When Rabbi Jonathan Sacks spoke this week in the Five Towns he pointed out that the source in Toras Kohanim for the concept of arvus is found in this week’s parsha.  The Tanaim darshened “v’kashlu ish b’achiv” to mean “ish b’avon achiv,” that each individual is held accountable for the sins of his fellow man. 

We know that the lives of the members of any community are to some degree intertwined.  “A rising tide lifts all boats,” as President Kennedy said.  When the economy is good, all benefit.  When a neighborhood is beset by crime and social problems, all members suffer.  This concept is not unique to the Jewish people.  The chiddush of arvus is that a Jew is responsible for his fellow Jew even when we do not live in the same neighborhood, the same economic conditions, the same cultural conditions.  It is davka in the context of tochacha, the description of running away into galus, each person going off to a different land, a different corner of the world, that the Torah comes and teaches that each Jew is dependent on the other and responsible for the other, no matter the differences in geography, culture, or language. 

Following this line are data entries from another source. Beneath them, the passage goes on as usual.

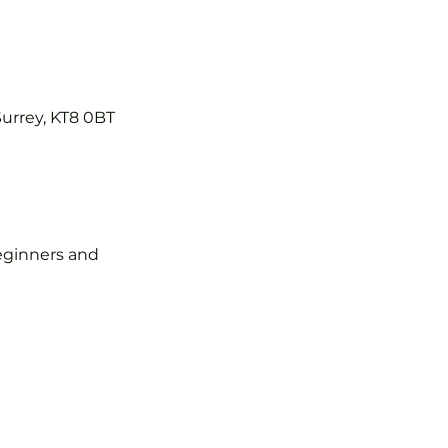
Surrey, KT8 0BT
 beginners and 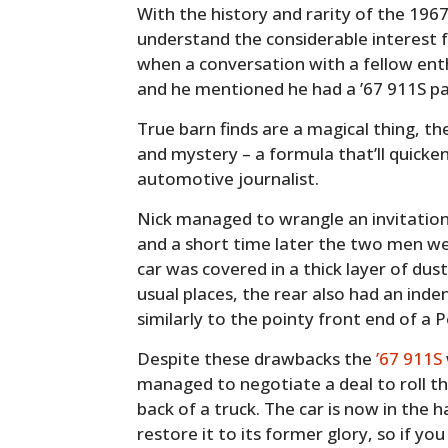
With the history and rarity of the 1967
understand the considerable interest f
when a conversation with a fellow ent
and he mentioned he had a ’67 911S par
True barn finds are a magical thing, 
and mystery – a formula that’ll quicke
automotive journalist.
Nick managed to wrangle an invitation
and a short time later the two men we
car was covered in a thick layer of dust 
usual places, the rear also had an ind
similarly to the pointy front end of a P
Despite these drawbacks the
’67 911S
managed to negotiate a deal to roll t
back of a truck. The car is now in the
restore it to its former glory, so if y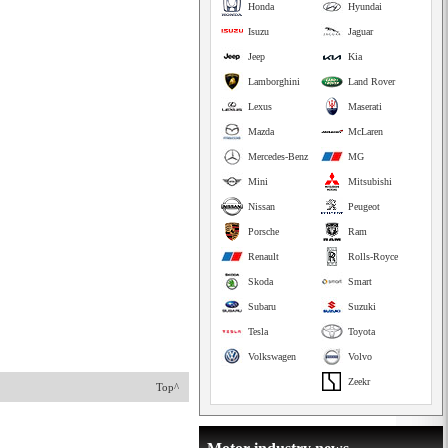
Honda
Hyundai
Isuzu
Jaguar
Jeep
Kia
Lamborghini
Land Rover
Lexus
Maserati
Mazda
McLaren
Mercedes-Benz
MG
Mini
Mitsubishi
Nissan
Peugeot
Porsche
Ram
Renault
Rolls-Royce
Skoda
Smart
Subaru
Suzuki
Tesla
Toyota
Volkswagen
Volvo
Zeekr
Top^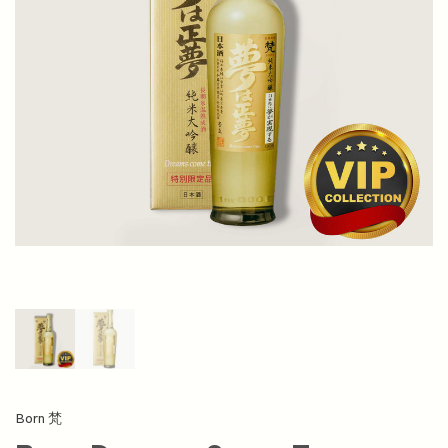
Born 梵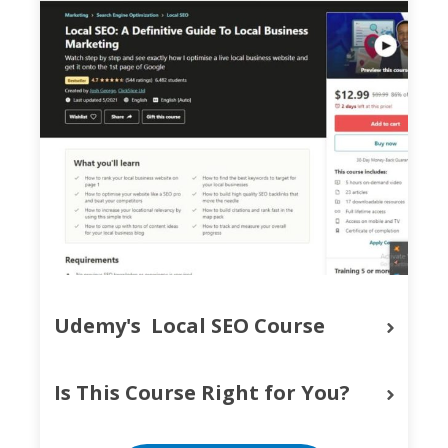
Udemy's  Local SEO Course
Is This Course Right for You?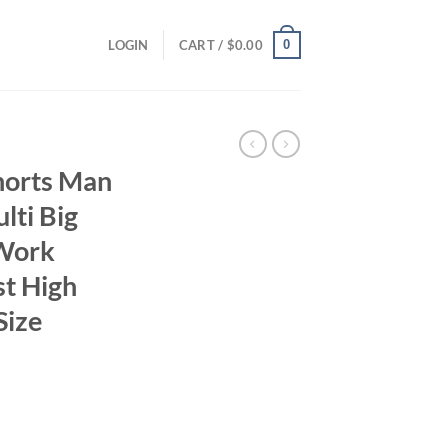
0
LOGIN
CART /
$
0.00
horts Man
ti Big
Work
st High
Size
ent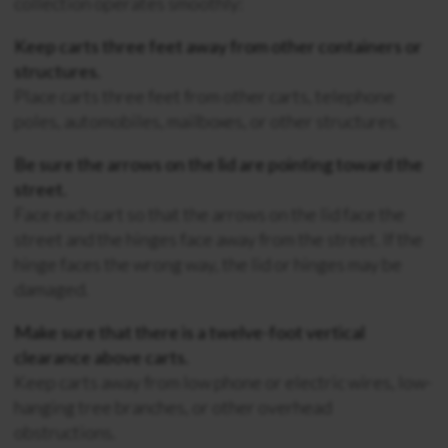
collection operates smoothly:
Keep carts three feet away from other containers or
structures.
Place carts three feet from other carts, telephone
poles, automobiles, mailboxes, or other structures.
Be sure the arrows on the lid are pointing toward the
street.
Face each cart so that the arrows on the lid face the
street and the hinges face away from the street. If the
hinge faces the wrong way, the lid or hinges may be
damaged.
Make sure that there is a twelve-foot vertical
clearance above carts.
Keep carts away from low phone or electric wires, low-
hanging tree branches, or other overhead
obstructions.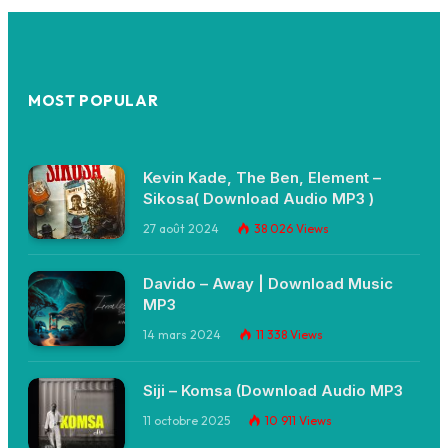
MOST POPULAR
Kevin Kade, The Ben, Element –
Sikosa( Download Audio MP3 )
27 août 2024
38 026
Views
Davido – Away | Download Music
MP3
14 mars 2024
11 338
Views
Siji – Komsa (Download Audio MP3
11 octobre 2025
10 911
Views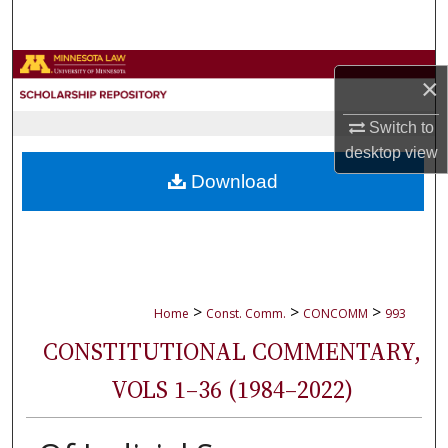
Search
Browse Collections
×
My Account
Switch to
desktop
view
About
Download
Digital Commons Network™
>
>
>
Home
Const. Comm.
CONCOMM
993
CONSTITUTIONAL COMMENTARY,
VOLS 1–36 (1984–2022)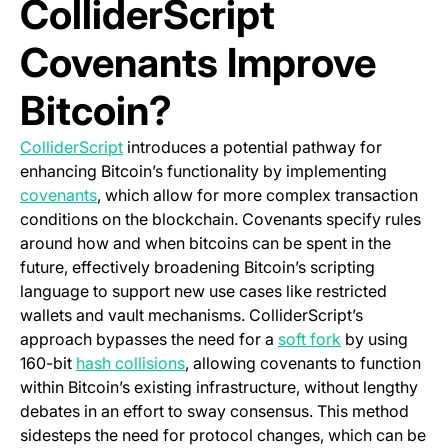
ColliderScript
Covenants Improve
Bitcoin?
(opens in a new tab)
ColliderScript
introduces a potential pathway for
enhancing Bitcoin’s functionality by implementing
(opens in a new tab)
covenants
, which allow for more complex transaction
conditions on the blockchain. Covenants specify rules
around how and when bitcoins can be spent in the
future, effectively broadening Bitcoin’s scripting
language to support new use cases like restricted
wallets and vault mechanisms. ColliderScript’s
(opens in a ne
approach bypasses the need for a
soft fork
by using
(opens in a new tab)
160-bit
hash collisions
, allowing covenants to function
within Bitcoin’s existing infrastructure, without lengthy
debates in an effort to sway consensus. This method
sidesteps the need for protocol changes, which can be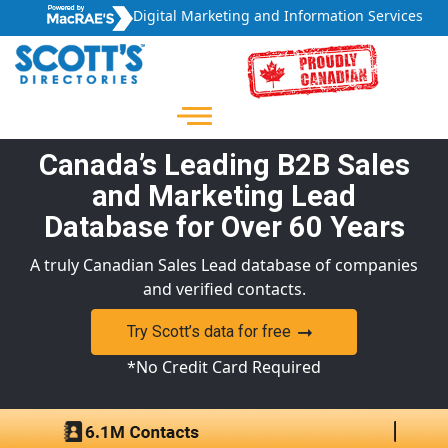
Digital Marketing and Information Services
Canada’s Leading B2B Sales
and Marketing Lead
Database for Over 60 Years
A truly Canadian Sales Lead database of companies
and verified contacts.
Try Scott’s data for free
*No Credit Card Required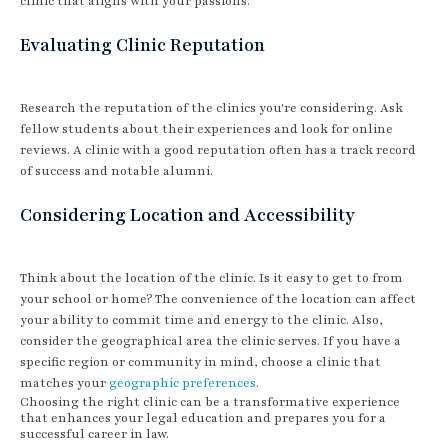
clinic that aligns with your passions.
Evaluating Clinic Reputation
Research the reputation of the clinics you're considering. Ask
fellow students about their experiences and look for online
reviews. A clinic with a good reputation often has a track record
of success and notable alumni.
Considering Location and Accessibility
Think about the location of the clinic. Is it easy to get to from
your school or home? The convenience of the location can affect
your ability to commit time and energy to the clinic. Also,
consider the geographical area the clinic serves. If you have a
specific region or community in mind, choose a clinic that
matches your
geographic preferences
.
Choosing the right clinic can be a transformative experience
that enhances your legal education and prepares you for a
successful career in law.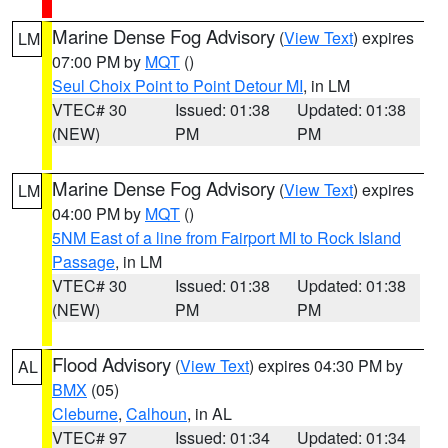
Marine Dense Fog Advisory
(
View Text
) expires
LM
07:00 PM by
MQT
()
Seul Choix Point to Point Detour MI
, in LM
VTEC# 30
Issued: 01:38
Updated: 01:38
(NEW)
PM
PM
Marine Dense Fog Advisory
(
View Text
) expires
LM
04:00 PM by
MQT
()
5NM East of a line from Fairport MI to Rock Island
Passage
, in LM
VTEC# 30
Issued: 01:38
Updated: 01:38
(NEW)
PM
PM
Flood Advisory
(
View Text
) expires 04:30 PM by
AL
BMX
(05)
Cleburne
,
Calhoun
, in AL
VTEC# 97
Issued: 01:34
Updated: 01:34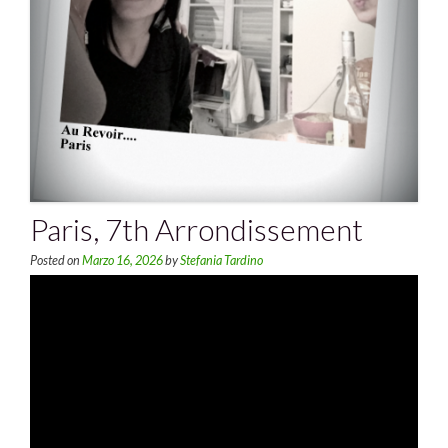
Paris, 7th Arrondissement
Posted on
Marzo 16, 2026
by
Stefania Tardino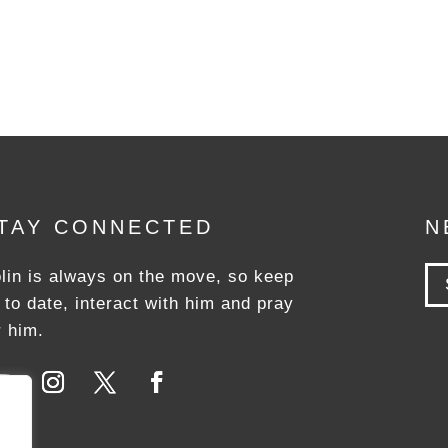
TAY CONNECTED
N
lin is always on the move, so keep
 to date, interact with him and pray
r him.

Rabbi Sacks speech was sponsored by AIPAC.  One of the speakers who introduced him, a past president of AIPAC (their first frum president), mentioned that in travelling across the country he met Jews who had absolutely no connection with Torah, with a synagogue, with any other Jewish institution, and yet still identified strongly with and supported the State of Israel.  He didn’t quote this pasuk at end of the tochacha, but he could have: “V’zachari es brisi Ya’akov v’af es brisi Yitzchak v’af es brisi Avraham ezkor v’ ha’aretz ezkor.” (26:42)  Why are the Avos listed in reverse order?  R’ Ya’akov Moshe Charlap explained as follows:
 
V’zacharti es brisi Ya’akov” – if Klal Yisrael follows the model of Ya’akov Avinu, who embodied complete dedication to limud haTorah as well as the midos of the Avos who preceded him, then we will surely merit geulah;
 
V’af es brisi Yitzchak” – even if we do rise to the level of emulating Ya’akov, we can merit geulah because of our mesirus nefesh, the lives that have been sacrificed, following the model of Yitzchak who was willing to give his life;
 
 “V’af es brisi Avraham ezkor” – and even if we lack mesirus nefesh, what Jew is not willing to do chessed and give charitably, just as Avraham did? 
 
 V’ ha’aretz ezkor” – and even if there are Jews that have no connection at all to anything else, Jews who you would not recognize as bnei Avraham, Yitzchak, v’Ya’akov, they too can merit geulah simply because of their identification with and support of the Land of Israel.
 
I wrote last week about whether or not there is a need for teshuvah to bring about geulah.  Let me quote the Eim haBanim Smeiacha (II:8):
"Now, in our times, when even the lowest Jews have decided to return our homeland, giving their lives for it, refusing any other land, their actions are surely considered acts of teshuvah in G-d’s eyes.  They do not fulfill mitzvos because they were not brought up and not educated to be religious…  But the act of aliyah itself is certainly considered teshuvah, a fulfillment of the mitzvah of teshuvah.”
 
If Jews who have no connection to anything else appreciate Eretz Yisrael, is it not a kal v'chomer that those of us who pride ourselves on trying to emulate Avraham, Yitchak, and Ya'akov should have at least as strong a love of Eretz Yisrael and connection to Eretz Yisrael as others?

1 comment:

  1. Beautiful vort from Rav Charlop. But no, it's not a kal vachomer. Perhaps the less spiritual you are, the more connection you feel to geography. The bond to the Jewish people is one thing, to a land is another.